- PROVIDED RECORDS

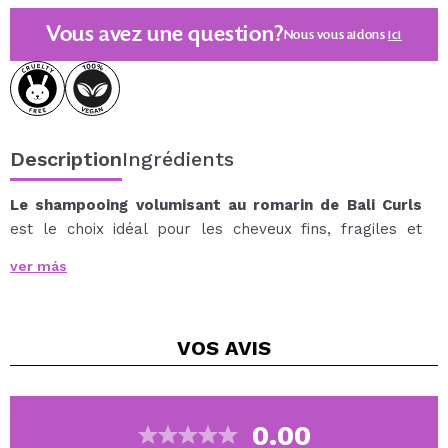
Vous avez une question?
Nous vous aidons
ici
Description
Ingrédients
Le shampooing volumisant au romarin de Bali Curls
est le choix idéal pour les cheveux fins, fragiles et
plats.
ver más
Sa formule efficace contribue à renforcer la fibre
capillaire, à donner du volume et à revitaliser les
cheveux dès la racine, pour une chevelure plus dense
VOS
AVIS
et plus éclatante.
Enrichi en biotine, en huile de romarin et en caféine, ce
shampooing aide à stimuler les racines des cheveux,
favorisant ainsi la croissance naturelle des cheveux et
0.00
améliorant leur force.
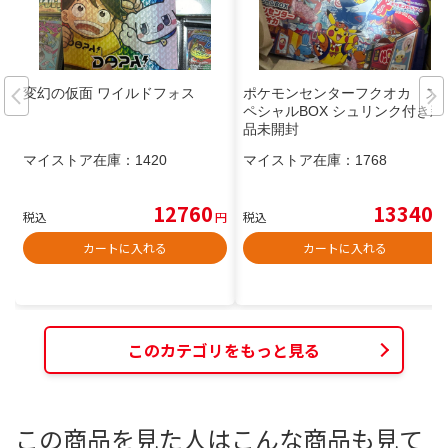
変幻の仮面 ワイルドフォス
ポケモンセンターフクオカ ス
ペシャルBOX シュリンク付き新
品未開封
マイストア在庫：
1420
マイストア在庫：
1768
12760
13340
税込
円
税込
円
カートに入れる
カートに入れる
このカテゴリをもっと見る
この商品を見た人はこんな商品も見て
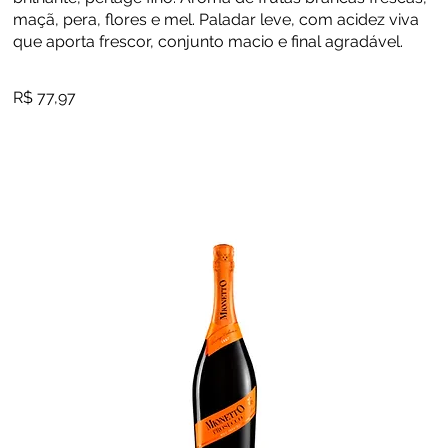
maçã, pera, flores e mel. Paladar leve, com acidez viva
que aporta frescor, conjunto macio e final agradável.
R$ 77,97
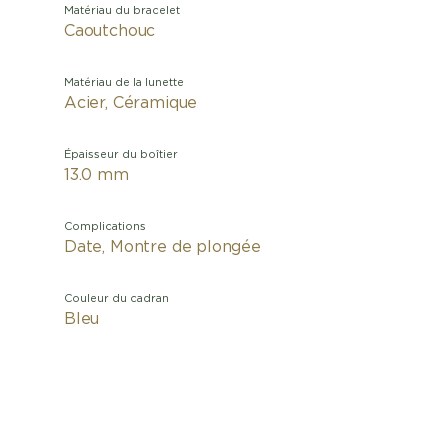
Matériau du bracelet
Caoutchouc
Matériau de la lunette
Acier, Céramique
Épaisseur du boîtier
13.0 mm
Complications
Date, Montre de plongée
Couleur du cadran
Bleu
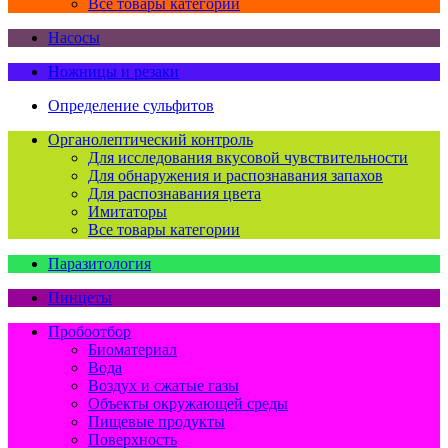
Все товары категории
Насосы
Ножницы и резаки
Определение сульфитов
Органолептический контроль
Для исследования вкусовой чувствительности
Для обнаружения и распознавания запахов
Для распознавания цвета
Имитаторы
Все товары категории
Паразитология
Пинцеты
Пробоотбор
Биоматериал
Вода
Воздух и сжатые газы
Объекты окружающей среды
Пищевые продукты
Поверхность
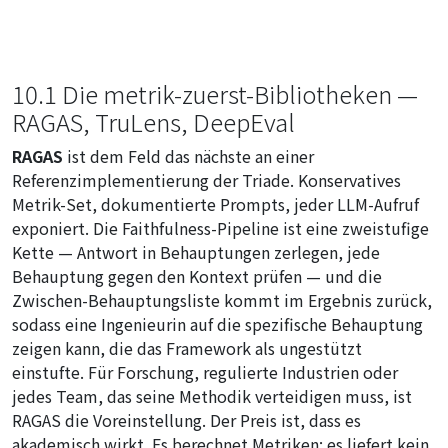
10.1 Die metrik-zuerst-Bibliotheken —
RAGAS, TruLens, DeepEval
RAGAS
ist dem Feld das nächste an einer
Referenzimplementierung der Triade. Konservatives
Metrik-Set, dokumentierte Prompts, jeder LLM-Aufruf
exponiert. Die Faithfulness-Pipeline ist eine zweistufige
Kette — Antwort in Behauptungen zerlegen, jede
Behauptung gegen den Kontext prüfen — und die
Zwischen-Behauptungsliste kommt im Ergebnis zurück,
sodass eine Ingenieurin auf die spezifische Behauptung
zeigen kann, die das Framework als ungestützt
einstufte. Für Forschung, regulierte Industrien oder
jedes Team, das seine Methodik verteidigen muss, ist
RAGAS die Voreinstellung. Der Preis ist, dass es
akademisch wirkt. Es berechnet Metriken; es liefert kein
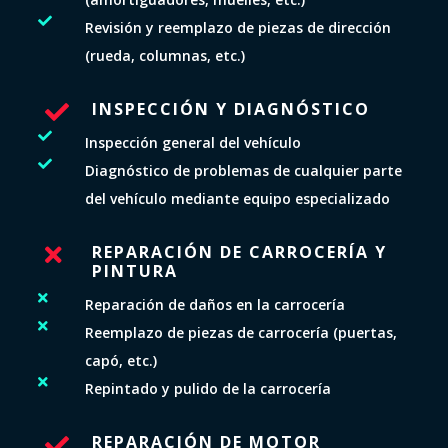

Revisión y reemplazo de piezas de dirección
(rueda, columnas, etc.)
INSPECCIÓN Y DIAGNÓSTICO


Inspección general del vehículo

Diagnóstico de problemas de cualquier parte
del vehículo mediante equipo especializado
REPARACIÓN DE CARROCERÍA Y

PINTURA

Reparación de daños en la carrocería

Reemplazo de piezas de carrocería (puertas,
capó, etc.)

Repintado y pulido de la carrocería
REPARACIÓN DE MOTOR

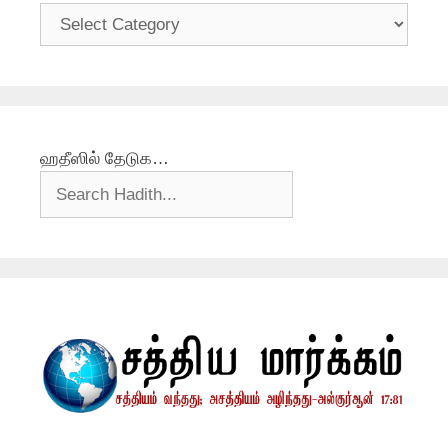
தலைப்புகள்
ஹதீஸில் தேடுக…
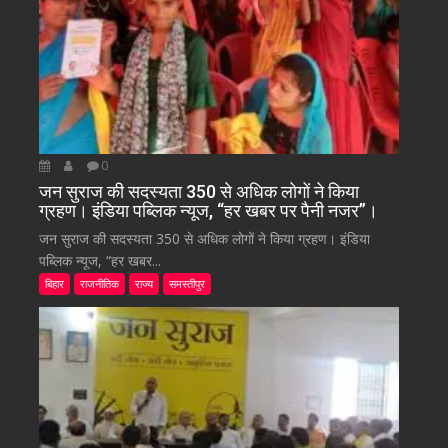
0
जन सुराज की सदस्यता 350 से अधिक लोगों ने किया
ग्रहण। इंडिया पब्लिक न्यूज, “हर खबर पर पैनी नजर”।
जन सुराज की सदस्यता 350 से अधिक लोगों ने किया ग्रहण। इंडिया
पब्लिक न्यूज, “हर खबर...
बिहार
राजनीतिक
राज्य
समस्तीपुर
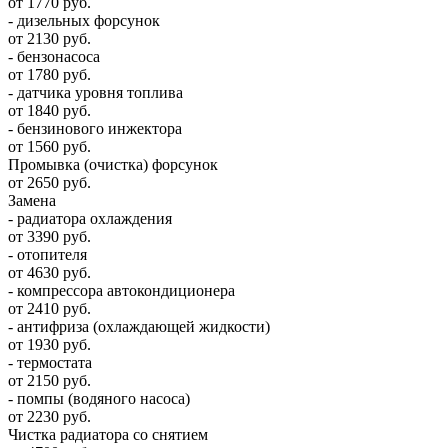
от 1770 руб.
- дизельных форсунок
от 2130 руб.
- бензонасоса
от 1780 руб.
- датчика уровня топлива
от 1840 руб.
- бензинового инжектора
от 1560 руб.
Промывка (очистка) форсунок
от 2650 руб.
Замена
- радиатора охлаждения
от 3390 руб.
- отопителя
от 4630 руб.
- компрессора автокондиционера
от 2410 руб.
- антифриза (охлаждающей жидкости)
от 1930 руб.
- термостата
от 2150 руб.
- помпы (водяного насоса)
от 2230 руб.
Чистка радиатора со снятием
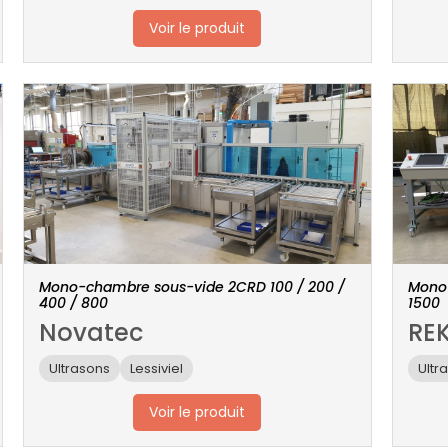
Voir le produit
Mono-chambre sous-vide 2CRD 100 / 200 /
Mono-
400 / 800
1500
Novatec
RE
Ultrasons
Lessiviel
Ultr
Voir le produit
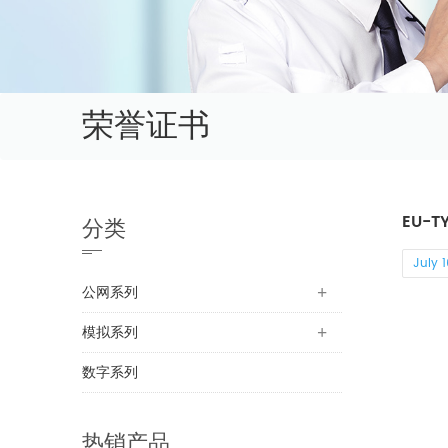
荣誉证书
EU-T
分类
July 1
公网系列
模拟系列
数字系列
热销产品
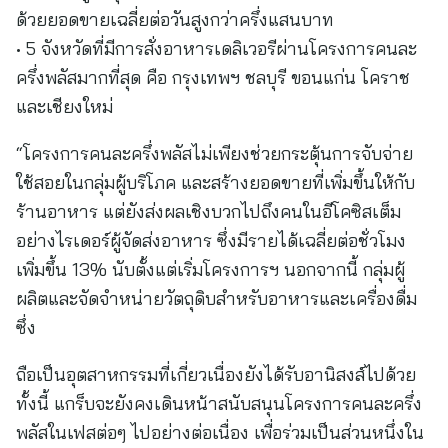
ด้วยยอดขายเฉลี่ยต่อวันสูงกว่าครึ่งแสนบาท
• 5 จังหวัดที่มีการสั่งอาหารเดลิเวอรีผ่านโครงการคนละ
ครึ่งพลัสมากที่สุด คือ กรุงเทพฯ ชลบุรี ขอนแก่น โคราช
และเชียงใหม่
“โครงการคนละครึ่งพลัสไม่เพียงช่วยกระตุ้นการจับจ่าย
ใช้สอยในกลุ่มผู้บริโภค และสร้างยอดขายที่เพิ่มขึ้นให้กับ
ร้านอาหาร แต่ยังส่งผลเชิงบวกไปถึงคนในอีโคซิสเต็ม
อย่างไรเดอร์ผู้จัดส่งอาหาร ซึ่งมีรายได้เฉลี่ยต่อชั่วโมง
เพิ่มขึ้น 13% นับตั้งแต่เริ่มโครงการฯ นอกจากนี้ กลุ่มผู้
ผลิตและจัดจำหน่ายวัตถุดิบสำหรับอาหารและเครื่องดื่ม
ซึ่ง
ถือเป็นอุตสาหกรรมที่เกี่ยวเนื่องยังได้รับอานิสงส์ไปด้วย
ทั้งนี้ แกร็บจะยังคงเดินหน้าสนับสนุนโครงการคนละครึ่ง
พลัสในเฟสต่อๆ ไปอย่างต่อเนื่อง เพื่อร่วมเป็นส่วนหนึ่งใน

- GOAL OF THE EXERCISE
Return each line of the material above in which the string "Mono" appears.

- ANSWER BOX
Mono-chambre sous-vide 2CRD 100 / 200 /
Mono-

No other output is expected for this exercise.